Here is what observers say about the impact of the biggest changes:
• Spending caps: Supporters such as Fraser hail the prohibition on increases in discretionary spending from 2006 through 2010 as a crucial step to rein in spending.
The Center on Budget and Policy Priorities estimates that if defense, homeland security and international affairs are funded at the levels proposed by the president, “by 2010 the rest of discretionary spending will need to be cut by 16 percent” to stay within the spending caps.
One reason is that from 2008 through 2010, the defense and non-defense spending (except for highway and mass transit) would be in the same category in the budget, notes OMB Watch. Defense spending is expected to continue rising. The result, says OMB Watch: “The remaining discretionary programs will be forced to fight for a proportionally decreasing slice of the pie with the military.”
“The caps are extraordinary,” marvels Ron Haskins, a senior fellow specializing in economic studies at the Brookings Institution, who spent 14 years on the staff of the House Ways and Means Human Resources Subcommittee. “They would have tremendous bite in the out years, so much so that I doubt that Congress could do it.”
• PayGo: The Clinton administration enacted a policy that required new spending proposals to find their funding through savings in other areas of the budget, such as cuts, or through new revenue sources, such as closing tax loopholes or raising taxes. The Bush version comes with a big difference: Don’t touch taxes.
“The only option for increasing funding for mandatory programs under this proposal,” says OMB Watch, “would be decreases in funding for other mandatory programs, once again pitting programs serving low- and moderate-income America – such as unemployment insurance, Food Stamps and Medicaid – against each other.”

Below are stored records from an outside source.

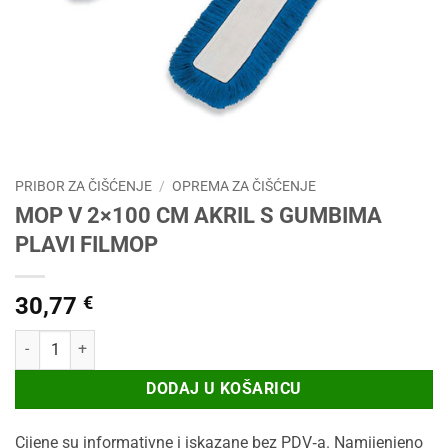
PRIBOR ZA ČIŠĆENJE
/
OPREMA ZA ČIŠĆENJE
MOP V 2×100 CM AKRIL S GUMBIMA
PLAVI FILMOP
30,77
€
MOP V 2x100 CM AKRIL S GUMBIMA PLAVI FILMOP količina
DODAJ U KOŠARICU
Cijene su informativne i iskazane bez PDV‑a. Namijenjeno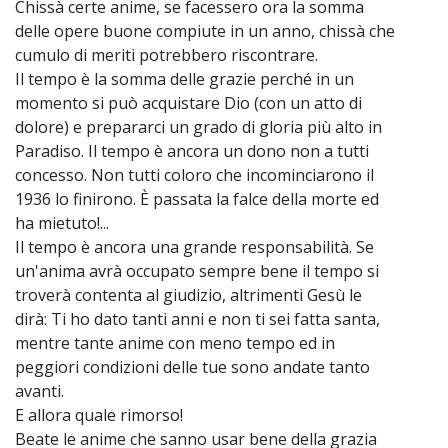
Chissà certe anime, se facessero ora la somma
delle opere buone compiute in un anno, chissà che
cumulo di meriti potrebbero riscontrare.
Il tempo è la somma delle grazie perché in un
momento si può acquistare Dio (con un atto di
dolore) e prepararci un grado di gloria più alto in
Paradiso. Il tempo è ancora un dono non a tutti
concesso. Non tutti coloro che incominciarono il
1936 lo finirono. È passata la falce della morte ed
ha mietuto!...
Il tempo è ancora una grande responsabilità. Se
un'anima avrà occupato sempre bene il tempo si
troverà contenta al giudizio, altrimenti Gesù le
dirà: Ti ho dato tanti anni e non ti sei fatta santa,
mentre tante anime con meno tempo ed in
peggiori condizioni delle tue sono andate tanto
avanti.
E allora quale rimorso!
Beate le anime che sanno usar bene della grazia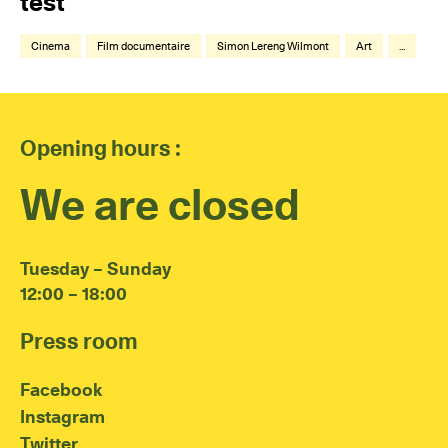
test
Cinema
Film documentaire
Simon Lereng Wilmont
Art
...
Opening hours :
We are closed
Tuesday – Sunday
12:00 – 18:00
Press room
Facebook
Instagram
Twitter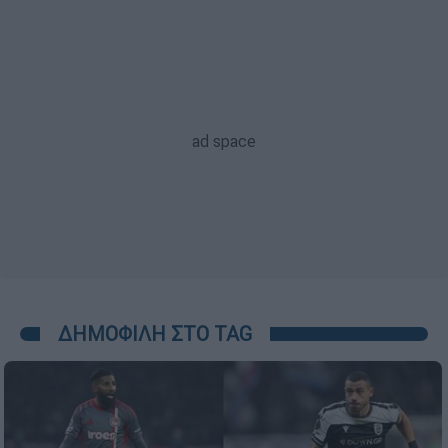
ΔΗΜΟΦΙΛΗ ΣΤΟ TAG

• Flexible funding to states: Medicaid would become a block grant to the states, which would get greater flexibility in how they spend the federal funds. Opponents fear this would remove federal guarantees on who gets Medicaid, as states might change eligibility requirements or otherwise shift funding priorities. And if Medicaid costs rose rapidly, as they sometimes do, people would be dropped from the program because the federal government wouldn’t provide any more money.
“Millions of children may face the loss of coverage entirely or the loss of benefits they get through coverage,” says Little of CDF. The budget would also cut Medicaid funding by $60 billion over the next five years, and add about $14 billion in new spending, including $1 billion in outreach to include more children in Medicaid or the State Children’s Health Insurance Program.
Medicaid changes could affect youth in child welfare, says Nixon of the National Foster Care Coalition, because some states use Medicaid funds for targeted case management services, such as substance abuse treatment, for foster youth.
The budget also proposes a form of block grant for foster care funding, allowing states to accept a cap on federal funds for the next five years in exchange for greater flexibility in how that money is spent.
Nixon says that’s not such a bad idea, “if we could guarantee that the federal government would maintain its fair share and keep in place backup dollars in case there was a big spike in the foster care population,” and if Washington would “maintain a role in accountability and monitoring” of how states spend the money. That, she thinks, is unlikely.